**WHAT YOU NEED TO DO**.
Omit every picture and output the rest of the records exactly as they are.

**Document layout analysis data**.
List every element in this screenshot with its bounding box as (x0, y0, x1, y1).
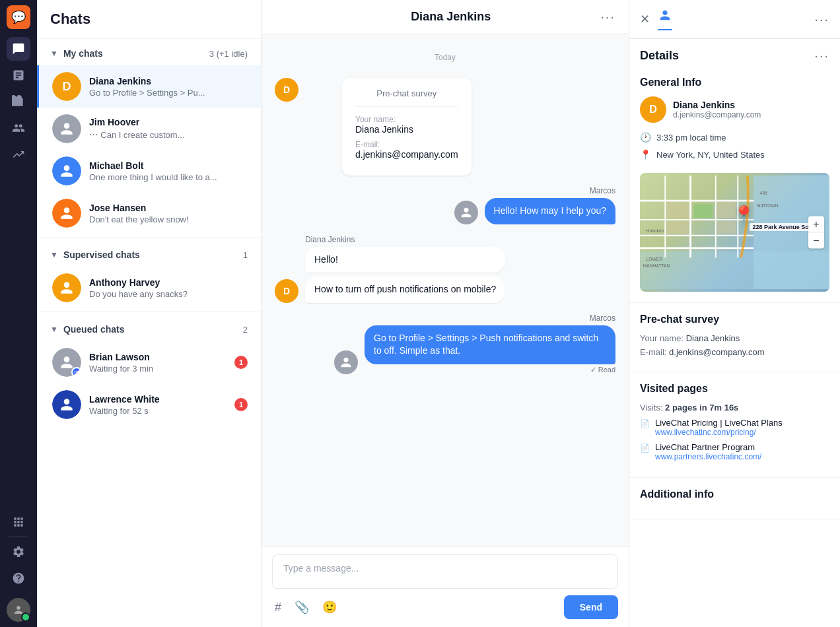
chat-preview-lawrence: Waiting for 52 s (89, 406, 227, 416)
page-title-0: LiveChat Pricing | LiveChat Plans (655, 418, 783, 428)
survey-name-field: Your name: Diana Jenkins (355, 115, 458, 135)
gi-user-row: D Diana Jenkins d.jenkins@company.com (640, 96, 829, 123)
chat-name-jose: Jose Hansen (89, 203, 248, 213)
visited-pages-section: Visited pages Visits: 2 pages in 7m 16s … (629, 372, 840, 478)
nav-item-analytics[interactable] (7, 143, 30, 166)
gi-email: d.jenkins@company.com (673, 110, 761, 119)
nav-item-customers[interactable] (7, 116, 30, 140)
close-panel-button[interactable]: ✕ (640, 12, 650, 26)
avatar-diana: D (52, 72, 81, 101)
nav-item-apps[interactable] (7, 510, 30, 534)
map-address-label: 228 Park Avenue So... (750, 223, 816, 231)
msg-sender-diana: Diana Jenkins (305, 235, 505, 244)
nav-bar: 💬 (0, 0, 37, 627)
chat-item-lawrence[interactable]: Lawrence White Waiting for 52 s 1 (37, 383, 261, 426)
prechat-name-value: Diana Jenkins (686, 333, 740, 343)
chat-item-brian[interactable]: m Brian Lawson Waiting for 3 min 1 (37, 341, 261, 383)
nav-item-settings[interactable] (7, 540, 30, 564)
msg-row-diana: D Diana Jenkins Hello! How to turn off p… (275, 235, 615, 303)
messages-area: Today D Pre-chat survey Your name: Diana… (262, 34, 629, 546)
nav-item-chats[interactable] (7, 37, 30, 61)
visited-pages-title: Visited pages (640, 383, 829, 395)
additional-info-section: Additional info (629, 478, 840, 519)
nav-item-divider (9, 537, 28, 537)
panel-more-button[interactable]: ··· (814, 12, 829, 27)
zoom-in-button[interactable]: + (808, 216, 824, 232)
chat-name-diana: Diana Jenkins (89, 76, 248, 86)
nav-item-reports[interactable] (7, 63, 30, 87)
svg-text:LOWER: LOWER (647, 257, 663, 261)
survey-title: Pre-chat survey (355, 88, 458, 107)
map-roads-svg: MIDTOWN Hoboken LOWER MANHATTAN 495 (640, 173, 829, 292)
supervised-chats-header: ▼ Supervised chats 1 (37, 240, 261, 267)
message-input[interactable]: Type a message... (272, 554, 618, 589)
msg-row-marcos2: Marcos Go to Profile > Settings > Push n… (275, 314, 615, 374)
emoji-button[interactable]: 🙂 (320, 597, 339, 617)
chat-preview-michael: One more thing I would like to a... (89, 172, 248, 182)
queued-chats-chevron[interactable]: ▼ (50, 325, 58, 334)
page-url-0[interactable]: www.livechatinc.com/pricing/ (655, 428, 783, 437)
avatar-lawrence (52, 390, 81, 419)
msg-sender-marcos2: Marcos (365, 314, 615, 323)
chat-item-jose[interactable]: Jose Hansen Don't eat the yellow snow! (37, 192, 261, 234)
supervised-chats-chevron[interactable]: ▼ (50, 250, 58, 259)
page-url-1[interactable]: www.partners.livechatinc.com/ (655, 452, 761, 461)
chat-header: Diana Jenkins ··· (262, 0, 629, 34)
gi-name: Diana Jenkins (673, 100, 761, 110)
avatar-anthony (52, 273, 81, 302)
chat-title: Diana Jenkins (411, 10, 491, 24)
supervised-chats-count: 1 (243, 250, 248, 260)
avatar-brian: m (52, 348, 81, 377)
user-avatar[interactable] (7, 598, 30, 622)
badge-lawrence: 1 (234, 398, 248, 411)
chat-item-anthony[interactable]: Anthony Harvey Do you have any snacks? (37, 267, 261, 309)
my-chats-chevron[interactable]: ▼ (50, 49, 58, 58)
general-info-section: General Info D Diana Jenkins d.jenkins@c… (629, 66, 840, 303)
send-button[interactable]: Send (564, 595, 618, 619)
zoom-out-button[interactable]: − (808, 233, 824, 249)
survey-card: Pre-chat survey Your name: Diana Jenkins… (342, 78, 472, 176)
my-chats-header: ▼ My chats 3 (+1 idle) (37, 39, 261, 65)
map-bg: MIDTOWN Hoboken LOWER MANHATTAN 495 📍 22… (640, 173, 829, 292)
gi-local-time: 3:33 pm local time (656, 133, 726, 143)
hashtag-button[interactable]: # (272, 597, 284, 617)
chat-preview-diana: Go to Profile > Settings > Pu... (89, 88, 248, 98)
right-panel-header: ✕ ··· (629, 0, 840, 39)
chat-item-michael[interactable]: 👍 Michael Bolt One more thing I would li… (37, 150, 261, 192)
chat-name-anthony: Anthony Harvey (89, 277, 248, 288)
profile-tab-icon[interactable] (658, 8, 672, 30)
chat-item-diana[interactable]: D Diana Jenkins Go to Profile > Settings… (37, 65, 261, 108)
survey-sender-avatar: D (275, 78, 298, 102)
details-more-button[interactable]: ··· (814, 48, 829, 63)
chat-item-jim[interactable]: Jim Hoover ··· Can I create custom... (37, 108, 261, 150)
avatar-jim (52, 114, 81, 143)
divider-2 (37, 312, 261, 312)
page-item-1: 📄 LiveChat Partner Program www.partners.… (640, 442, 829, 461)
svg-rect-12 (666, 221, 688, 234)
chat-main: Diana Jenkins ··· Today D Pre-chat surve… (262, 0, 629, 627)
map-zoom-controls: + − (808, 216, 824, 249)
svg-rect-11 (666, 202, 688, 218)
visits-summary: Visits: 2 pages in 7m 16s (640, 403, 829, 412)
nav-item-tickets[interactable] (7, 90, 30, 114)
bubble-marcos2: Go to Profile > Settings > Push notifica… (365, 325, 615, 364)
visits-count: 2 pages in 7m 16s (665, 403, 738, 412)
queued-chats-count: 2 (243, 325, 248, 335)
chat-name-jim: Jim Hoover (89, 117, 248, 127)
chat-more-button[interactable]: ··· (600, 9, 615, 24)
sidebar: Chats ▼ My chats 3 (+1 idle) D Diana Jen… (37, 0, 262, 627)
bubble-diana-question: How to turn off push notifications on mo… (305, 277, 505, 303)
attachment-button[interactable]: 📎 (292, 597, 312, 617)
svg-rect-10 (693, 204, 713, 218)
supervised-chats-label: Supervised chats (63, 249, 238, 260)
additional-info-title: Additional info (640, 488, 829, 500)
details-header: Details ··· (629, 39, 840, 66)
bubble-marcos1: Hello! How may I help you? (485, 198, 615, 224)
prechat-name-row: Your name: Diana Jenkins (640, 333, 829, 343)
map-container[interactable]: MIDTOWN Hoboken LOWER MANHATTAN 495 📍 22… (640, 173, 829, 292)
logo-icon: 💬 (11, 10, 26, 24)
nav-item-help[interactable] (7, 566, 30, 590)
page-icon-1: 📄 (640, 444, 650, 453)
sidebar-content: ▼ My chats 3 (+1 idle) D Diana Jenkins G… (37, 39, 261, 627)
prechat-email-row: E-mail: d.jenkins@company.com (640, 347, 829, 357)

**TASK SOLUTION**.
List every element in this screenshot with its bounding box as (x0, y0, x1, y1).
chat-preview-lawrence: Waiting for 52 s (89, 406, 227, 416)
page-title-0: LiveChat Pricing | LiveChat Plans (655, 418, 783, 428)
survey-name-field: Your name: Diana Jenkins (355, 115, 458, 135)
gi-user-row: D Diana Jenkins d.jenkins@company.com (640, 96, 829, 123)
chat-name-jose: Jose Hansen (89, 203, 248, 213)
visited-pages-section: Visited pages Visits: 2 pages in 7m 16s … (629, 372, 840, 478)
nav-item-analytics[interactable] (7, 143, 30, 166)
gi-email: d.jenkins@company.com (673, 110, 761, 119)
nav-item-customers[interactable] (7, 116, 30, 140)
close-panel-button[interactable]: ✕ (640, 12, 650, 26)
avatar-diana: D (52, 72, 81, 101)
nav-item-apps[interactable] (7, 510, 30, 534)
map-address-label: 228 Park Avenue So... (750, 223, 816, 231)
msg-sender-diana: Diana Jenkins (305, 235, 505, 244)
nav-bar: 💬 (0, 0, 37, 627)
chat-item-lawrence[interactable]: Lawrence White Waiting for 52 s 1 (37, 383, 261, 426)
prechat-name-value: Diana Jenkins (686, 333, 740, 343)
chat-item-brian[interactable]: m Brian Lawson Waiting for 3 min 1 (37, 341, 261, 383)
nav-item-settings[interactable] (7, 540, 30, 564)
msg-row-diana: D Diana Jenkins Hello! How to turn off p… (275, 235, 615, 303)
messages-area: Today D Pre-chat survey Your name: Diana… (262, 34, 629, 546)
nav-item-chats[interactable] (7, 37, 30, 61)
visited-pages-title: Visited pages (640, 383, 829, 395)
additional-info-section: Additional info (629, 478, 840, 519)
nav-item-divider (9, 537, 28, 537)
panel-more-button[interactable]: ··· (814, 12, 829, 27)
zoom-in-button[interactable]: + (808, 216, 824, 232)
chat-name-diana: Diana Jenkins (89, 76, 248, 86)
nav-item-reports[interactable] (7, 63, 30, 87)
svg-text:LOWER: LOWER (647, 257, 663, 261)
survey-title: Pre-chat survey (355, 88, 458, 107)
map-roads-svg: MIDTOWN Hoboken LOWER MANHATTAN 495 (640, 173, 829, 292)
supervised-chats-header: ▼ Supervised chats 1 (37, 240, 261, 267)
message-input[interactable]: Type a message... (272, 554, 618, 589)
msg-row-marcos2: Marcos Go to Profile > Settings > Push n… (275, 314, 615, 374)
emoji-button[interactable]: 🙂 (320, 597, 339, 617)
chat-preview-michael: One more thing I would like to a... (89, 172, 248, 182)
queued-chats-chevron[interactable]: ▼ (50, 325, 58, 334)
page-url-0[interactable]: www.livechatinc.com/pricing/ (655, 428, 783, 437)
avatar-lawrence (52, 390, 81, 419)
msg-sender-marcos2: Marcos (365, 314, 615, 323)
chat-item-jose[interactable]: Jose Hansen Don't eat the yellow snow! (37, 192, 261, 234)
supervised-chats-chevron[interactable]: ▼ (50, 250, 58, 259)
page-url-1[interactable]: www.partners.livechatinc.com/ (655, 452, 761, 461)
chat-header: Diana Jenkins ··· (262, 0, 629, 34)
gi-name: Diana Jenkins (673, 100, 761, 110)
avatar-anthony (52, 273, 81, 302)
chat-title: Diana Jenkins (411, 10, 491, 24)
supervised-chats-count: 1 (243, 250, 248, 260)
avatar-brian: m (52, 348, 81, 377)
user-avatar[interactable] (7, 598, 30, 622)
badge-lawrence: 1 (234, 398, 248, 411)
chat-item-anthony[interactable]: Anthony Harvey Do you have any snacks? (37, 267, 261, 309)
my-chats-chevron[interactable]: ▼ (50, 49, 58, 58)
general-info-section: General Info D Diana Jenkins d.jenkins@c… (629, 66, 840, 303)
send-button[interactable]: Send (564, 595, 618, 619)
zoom-out-button[interactable]: − (808, 233, 824, 249)
survey-card: Pre-chat survey Your name: Diana Jenkins… (342, 78, 472, 176)
my-chats-header: ▼ My chats 3 (+1 idle) (37, 39, 261, 65)
map-bg: MIDTOWN Hoboken LOWER MANHATTAN 495 📍 22… (640, 173, 829, 292)
gi-local-time: 3:33 pm local time (656, 133, 726, 143)
hashtag-button[interactable]: # (272, 597, 284, 617)
chat-preview-diana: Go to Profile > Settings > Pu... (89, 88, 248, 98)
right-panel-header: ✕ ··· (629, 0, 840, 39)
chat-item-michael[interactable]: 👍 Michael Bolt One more thing I would li… (37, 150, 261, 192)
chat-name-anthony: Anthony Harvey (89, 277, 248, 288)
profile-tab-icon[interactable] (658, 8, 672, 30)
chat-item-diana[interactable]: D Diana Jenkins Go to Profile > Settings… (37, 65, 261, 108)
survey-sender-avatar: D (275, 78, 298, 102)
details-more-button[interactable]: ··· (814, 48, 829, 63)
chat-item-jim[interactable]: Jim Hoover ··· Can I create custom... (37, 108, 261, 150)
avatar-jim (52, 114, 81, 143)
divider-2 (37, 312, 261, 312)
page-item-1: 📄 LiveChat Partner Program www.partners.… (640, 442, 829, 461)
svg-rect-12 (666, 221, 688, 234)
chat-main: Diana Jenkins ··· Today D Pre-chat surve… (262, 0, 629, 627)
map-zoom-controls: + − (808, 216, 824, 249)
svg-rect-11 (666, 202, 688, 218)
visits-summary: Visits: 2 pages in 7m 16s (640, 403, 829, 412)
nav-item-tickets[interactable] (7, 90, 30, 114)
bubble-marcos2: Go to Profile > Settings > Push notifica… (365, 325, 615, 364)
visits-count: 2 pages in 7m 16s (665, 403, 738, 412)
queued-chats-count: 2 (243, 325, 248, 335)
chat-name-jim: Jim Hoover (89, 117, 248, 127)
chat-more-button[interactable]: ··· (600, 9, 615, 24)
sidebar: Chats ▼ My chats 3 (+1 idle) D Diana Jen… (37, 0, 262, 627)
bubble-diana-question: How to turn off push notifications on mo… (305, 277, 505, 303)
attachment-button[interactable]: 📎 (292, 597, 312, 617)
svg-rect-10 (693, 204, 713, 218)
supervised-chats-label: Supervised chats (63, 249, 238, 260)
additional-info-title: Additional info (640, 488, 829, 500)
details-header: Details ··· (629, 39, 840, 66)
bubble-marcos1: Hello! How may I help you? (485, 198, 615, 224)
prechat-name-row: Your name: Diana Jenkins (640, 333, 829, 343)
map-container[interactable]: MIDTOWN Hoboken LOWER MANHATTAN 495 📍 22… (640, 173, 829, 292)
logo-icon: 💬 (11, 10, 26, 24)
nav-item-help[interactable] (7, 566, 30, 590)
page-icon-1: 📄 (640, 444, 650, 453)
sidebar-content: ▼ My chats 3 (+1 idle) D Diana Jenkins G… (37, 39, 261, 627)
prechat-email-row: E-mail: d.jenkins@company.com (640, 347, 829, 357)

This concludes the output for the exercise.